Work request ▸ Once the line with "dataskyddsbeskrivning" is found in the data, output it and each following line exactly, up to and including the line with "- Комплекты домофонов", and nothing before or after.

Data records:
Segment Open
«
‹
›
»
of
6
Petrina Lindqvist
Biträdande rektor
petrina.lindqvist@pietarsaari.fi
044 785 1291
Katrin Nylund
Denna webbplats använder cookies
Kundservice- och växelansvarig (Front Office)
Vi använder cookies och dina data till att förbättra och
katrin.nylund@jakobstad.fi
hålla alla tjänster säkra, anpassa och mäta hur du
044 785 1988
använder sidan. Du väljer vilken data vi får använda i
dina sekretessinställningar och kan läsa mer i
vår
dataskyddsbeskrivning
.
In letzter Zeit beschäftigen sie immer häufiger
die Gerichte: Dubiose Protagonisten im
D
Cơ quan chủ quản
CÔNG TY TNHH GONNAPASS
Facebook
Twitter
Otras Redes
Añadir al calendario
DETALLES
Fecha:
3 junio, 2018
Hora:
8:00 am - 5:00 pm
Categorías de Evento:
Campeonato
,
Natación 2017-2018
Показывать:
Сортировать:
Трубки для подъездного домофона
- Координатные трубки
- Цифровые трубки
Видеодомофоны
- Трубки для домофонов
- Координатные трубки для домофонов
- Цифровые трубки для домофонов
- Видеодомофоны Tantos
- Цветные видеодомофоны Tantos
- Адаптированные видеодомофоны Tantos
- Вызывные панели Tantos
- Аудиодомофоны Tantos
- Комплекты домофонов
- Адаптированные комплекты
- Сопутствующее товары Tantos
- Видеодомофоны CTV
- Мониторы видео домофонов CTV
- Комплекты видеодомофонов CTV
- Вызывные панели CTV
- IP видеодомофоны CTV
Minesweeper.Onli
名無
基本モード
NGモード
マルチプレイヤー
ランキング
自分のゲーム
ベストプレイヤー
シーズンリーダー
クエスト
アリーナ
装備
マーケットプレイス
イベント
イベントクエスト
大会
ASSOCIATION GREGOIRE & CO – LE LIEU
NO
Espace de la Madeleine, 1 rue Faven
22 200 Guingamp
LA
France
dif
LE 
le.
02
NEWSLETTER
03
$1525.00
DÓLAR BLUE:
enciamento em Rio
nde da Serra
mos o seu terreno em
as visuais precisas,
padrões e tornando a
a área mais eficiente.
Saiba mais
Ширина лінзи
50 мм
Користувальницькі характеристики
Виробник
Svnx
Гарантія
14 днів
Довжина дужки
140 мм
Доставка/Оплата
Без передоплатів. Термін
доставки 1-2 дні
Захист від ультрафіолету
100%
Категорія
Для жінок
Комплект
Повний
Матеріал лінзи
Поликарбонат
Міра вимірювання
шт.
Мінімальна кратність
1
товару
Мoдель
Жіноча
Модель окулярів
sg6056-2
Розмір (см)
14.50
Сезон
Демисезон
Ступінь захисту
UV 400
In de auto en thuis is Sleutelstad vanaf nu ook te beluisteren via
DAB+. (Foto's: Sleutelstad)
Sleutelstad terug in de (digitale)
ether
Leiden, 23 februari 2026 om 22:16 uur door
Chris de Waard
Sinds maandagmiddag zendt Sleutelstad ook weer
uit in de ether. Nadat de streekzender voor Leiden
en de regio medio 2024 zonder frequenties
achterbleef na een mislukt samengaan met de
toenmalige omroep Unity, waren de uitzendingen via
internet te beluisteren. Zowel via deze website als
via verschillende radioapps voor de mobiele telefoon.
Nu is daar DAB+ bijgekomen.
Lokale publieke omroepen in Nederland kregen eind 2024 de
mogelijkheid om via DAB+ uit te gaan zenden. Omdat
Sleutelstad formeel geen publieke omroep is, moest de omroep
Segment Closed
Result of this task ▸
dataskyddsbeskrivning
.
In letzter Zeit beschäftigen sie immer häufiger
die Gerichte: Dubiose Protagonisten im
D
Cơ quan chủ quản
CÔNG TY TNHH GONNAPASS
Facebook
Twitter
Otras Redes
Añadir al calendario
DETALLES
Fecha:
3 junio, 2018
Hora:
8:00 am - 5:00 pm
Categorías de Evento:
Campeonato
,
Natación 2017-2018
Показывать:
Сортировать:
Трубки для подъездного домофона
- Координатные трубки
- Цифровые трубки
Видеодомофоны
- Трубки для домофонов
- Координатные трубки для домофонов
- Цифровые трубки для домофонов
- Видеодомофоны Tantos
- Цветные видеодомофоны Tantos
- Адаптированные видеодомофоны Tantos
- Вызывные панели Tantos
- Аудиодомофоны Tantos
- Комплекты домофонов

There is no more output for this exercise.